I have been thinking a lot about my new friend, Benny, and about what it has cost him to follow Christ in a world growing hostile to Christ. Many people look down on us in prison, but even in spite of our pasts and our mistakes, there are some men of honor here and Benny is one of them. G is another, and I want very much to be in their ranks. I am inspired by Benny’s faith and his commitment to Christ. G and I welcome him as a friend and we look out for him as best we can. This morning, on the day I write this, Benny came to Mass with me and G and our friends Mike Ciresi and Michael Martinez, and Jesse Pickard. G wrote about some of them in “With the Dawn Comes Rejoicing.”
SURRENDERING THE PAST
This Lent, I have also been doing a lot of thinking about my own new faith as a Catholic which will be four years old this coming Divine Mercy Sunday. A lot has happened in those four years, and sometimes it has been a struggle to live my faith day to day in the most hostile world of all, prison. This week is especially hard for me, and a time when I think about my past life.
Twenty-two years ago, on the night of March 21, 1992 I took another man’s life during a fight on the streets of Bangor, Maine. I was 18 years old, and now I am 40, and for every single day in between I have thought of the life of Scott McDowell. He was a single man, age 28, whose only crime was that he tried to stop me when I was fleeing someone chasing me.
There is nothing I can do to bring back Scott McDowell’s life, but my friend G has taught me that in faith I have one thing that I can share with Scott McDowell still. I pray for his soul, and for the forgiveness of his sins, and I pray for his forgiveness of me, and for his spiritual friendship with me. I do not remember all of what happened that night 22 years ago, and that makes it even worse, but I am deeply, deeply sorry.
I suppose it has been the work of Divine Mercy that my reaction to reliving March 21 has changed. When I went to prison at age 18, I faced this day only with hatred of myself and my life. In the prison I was in, there was a lot that fed my self-hatred and I bought the entire message about me that was fed to me every day. That message was that I was not worth anything as a human being. I believed it. I sank to the very bottom in solitary confinement in a supermax prison for year after year, and any thought of redemption was like a fairy tale.
I believed there was no Christ. The world was evil, and no one in it could ever be trusted. Today as I look back, I see that even then in the darkness of solitary confinement, Christ was calling me out of the dark, but I did not know this then. I believed that my life was over, and I had no hope in anything. Hope was just another part of the fairy tale that I knew could not be real.

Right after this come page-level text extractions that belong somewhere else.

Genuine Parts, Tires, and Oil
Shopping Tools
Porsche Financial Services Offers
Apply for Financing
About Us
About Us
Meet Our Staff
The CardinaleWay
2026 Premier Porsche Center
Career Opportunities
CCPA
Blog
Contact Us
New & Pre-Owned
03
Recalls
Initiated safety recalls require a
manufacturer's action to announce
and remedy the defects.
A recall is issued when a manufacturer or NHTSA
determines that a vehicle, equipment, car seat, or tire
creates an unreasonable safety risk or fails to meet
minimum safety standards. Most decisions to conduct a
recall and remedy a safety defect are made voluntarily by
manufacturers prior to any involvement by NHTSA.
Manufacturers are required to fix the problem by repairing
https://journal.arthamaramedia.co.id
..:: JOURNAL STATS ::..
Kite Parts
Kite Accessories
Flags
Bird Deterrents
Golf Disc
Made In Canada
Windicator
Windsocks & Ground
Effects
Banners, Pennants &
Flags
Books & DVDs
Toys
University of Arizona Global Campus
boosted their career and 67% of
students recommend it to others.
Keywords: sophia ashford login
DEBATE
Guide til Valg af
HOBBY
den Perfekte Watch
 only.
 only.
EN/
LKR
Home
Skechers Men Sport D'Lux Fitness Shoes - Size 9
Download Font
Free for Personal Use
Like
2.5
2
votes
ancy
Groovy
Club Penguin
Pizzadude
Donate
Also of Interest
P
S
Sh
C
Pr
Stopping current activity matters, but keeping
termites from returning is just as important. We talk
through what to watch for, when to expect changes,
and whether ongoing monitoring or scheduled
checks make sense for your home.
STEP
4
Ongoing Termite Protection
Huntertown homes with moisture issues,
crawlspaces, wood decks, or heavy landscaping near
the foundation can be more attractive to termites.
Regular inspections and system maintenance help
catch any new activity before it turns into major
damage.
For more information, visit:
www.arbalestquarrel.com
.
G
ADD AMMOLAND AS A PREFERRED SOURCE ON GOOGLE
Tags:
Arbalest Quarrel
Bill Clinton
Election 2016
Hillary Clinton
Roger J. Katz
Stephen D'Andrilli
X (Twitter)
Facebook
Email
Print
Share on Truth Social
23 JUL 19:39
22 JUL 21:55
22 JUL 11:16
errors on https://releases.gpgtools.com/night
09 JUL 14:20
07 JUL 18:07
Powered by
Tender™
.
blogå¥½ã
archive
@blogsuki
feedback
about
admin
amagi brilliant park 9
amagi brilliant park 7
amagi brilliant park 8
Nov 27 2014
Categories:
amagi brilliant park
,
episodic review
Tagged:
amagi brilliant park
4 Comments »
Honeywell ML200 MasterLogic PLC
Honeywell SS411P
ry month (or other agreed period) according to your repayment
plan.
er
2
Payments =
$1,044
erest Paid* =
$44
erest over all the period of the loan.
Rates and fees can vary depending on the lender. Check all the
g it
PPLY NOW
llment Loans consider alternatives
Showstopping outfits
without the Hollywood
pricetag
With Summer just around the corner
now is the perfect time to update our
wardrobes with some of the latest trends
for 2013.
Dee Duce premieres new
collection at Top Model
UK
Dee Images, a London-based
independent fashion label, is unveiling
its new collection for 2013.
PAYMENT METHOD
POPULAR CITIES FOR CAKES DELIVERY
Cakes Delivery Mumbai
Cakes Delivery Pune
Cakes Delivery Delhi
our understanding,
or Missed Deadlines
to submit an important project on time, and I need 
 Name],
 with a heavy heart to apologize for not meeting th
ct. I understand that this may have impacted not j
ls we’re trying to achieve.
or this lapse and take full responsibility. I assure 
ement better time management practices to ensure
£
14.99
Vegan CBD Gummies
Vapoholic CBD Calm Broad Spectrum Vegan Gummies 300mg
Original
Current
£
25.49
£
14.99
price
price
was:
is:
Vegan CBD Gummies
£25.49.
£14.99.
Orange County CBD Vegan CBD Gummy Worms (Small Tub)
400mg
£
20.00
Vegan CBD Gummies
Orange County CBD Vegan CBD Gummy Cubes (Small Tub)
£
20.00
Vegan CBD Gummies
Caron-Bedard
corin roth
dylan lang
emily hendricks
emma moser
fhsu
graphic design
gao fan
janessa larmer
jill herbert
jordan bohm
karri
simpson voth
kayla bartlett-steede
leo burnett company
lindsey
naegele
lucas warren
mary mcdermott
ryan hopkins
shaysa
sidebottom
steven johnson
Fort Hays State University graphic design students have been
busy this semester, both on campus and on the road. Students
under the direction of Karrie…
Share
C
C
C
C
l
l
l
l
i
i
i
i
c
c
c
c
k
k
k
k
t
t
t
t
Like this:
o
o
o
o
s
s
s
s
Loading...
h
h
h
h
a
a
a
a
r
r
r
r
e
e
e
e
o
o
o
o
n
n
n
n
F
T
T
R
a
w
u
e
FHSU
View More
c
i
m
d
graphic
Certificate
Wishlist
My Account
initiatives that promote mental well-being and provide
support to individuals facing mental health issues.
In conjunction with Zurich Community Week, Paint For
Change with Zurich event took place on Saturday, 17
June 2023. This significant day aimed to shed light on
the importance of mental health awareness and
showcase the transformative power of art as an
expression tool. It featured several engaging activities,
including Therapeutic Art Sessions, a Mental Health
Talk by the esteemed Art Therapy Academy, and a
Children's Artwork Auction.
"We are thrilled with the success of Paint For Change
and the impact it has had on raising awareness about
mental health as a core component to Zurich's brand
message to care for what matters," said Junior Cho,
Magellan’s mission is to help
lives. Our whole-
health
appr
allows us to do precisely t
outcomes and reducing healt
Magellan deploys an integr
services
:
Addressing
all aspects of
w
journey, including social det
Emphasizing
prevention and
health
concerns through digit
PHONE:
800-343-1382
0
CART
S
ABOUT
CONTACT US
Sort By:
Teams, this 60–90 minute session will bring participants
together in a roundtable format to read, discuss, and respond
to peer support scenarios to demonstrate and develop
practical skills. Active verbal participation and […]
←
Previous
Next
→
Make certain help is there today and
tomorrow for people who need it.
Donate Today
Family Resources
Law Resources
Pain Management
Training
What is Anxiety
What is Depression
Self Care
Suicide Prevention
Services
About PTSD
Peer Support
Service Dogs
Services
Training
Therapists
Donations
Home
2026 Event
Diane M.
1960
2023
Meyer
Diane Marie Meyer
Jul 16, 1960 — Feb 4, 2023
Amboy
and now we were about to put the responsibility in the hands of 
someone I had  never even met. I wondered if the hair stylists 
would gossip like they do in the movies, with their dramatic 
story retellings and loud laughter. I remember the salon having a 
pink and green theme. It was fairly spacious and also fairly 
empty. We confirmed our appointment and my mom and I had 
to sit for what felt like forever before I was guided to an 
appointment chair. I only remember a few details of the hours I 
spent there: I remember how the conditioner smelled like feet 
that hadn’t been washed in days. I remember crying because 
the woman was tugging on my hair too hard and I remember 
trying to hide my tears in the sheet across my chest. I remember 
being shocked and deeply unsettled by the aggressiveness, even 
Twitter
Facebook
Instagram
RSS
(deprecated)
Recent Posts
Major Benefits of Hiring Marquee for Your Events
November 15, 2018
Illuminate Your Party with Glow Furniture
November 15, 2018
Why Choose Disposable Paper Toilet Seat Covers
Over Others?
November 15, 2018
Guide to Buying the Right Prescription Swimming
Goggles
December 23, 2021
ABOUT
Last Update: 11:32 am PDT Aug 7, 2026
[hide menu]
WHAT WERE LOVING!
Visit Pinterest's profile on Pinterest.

When I was dragged from my supermax cell one day, chained up and stuffed into a prison van, I had no idea where I was going and I pretended I didn’t care. When I got out of that van inside the walls of the New Hampshire State Prison, I was all alone in this world. I had no family, no friends. I quickly got into a fight and ended up in that same old place, alone in a cage being treated like the dangerous animal I thought I was.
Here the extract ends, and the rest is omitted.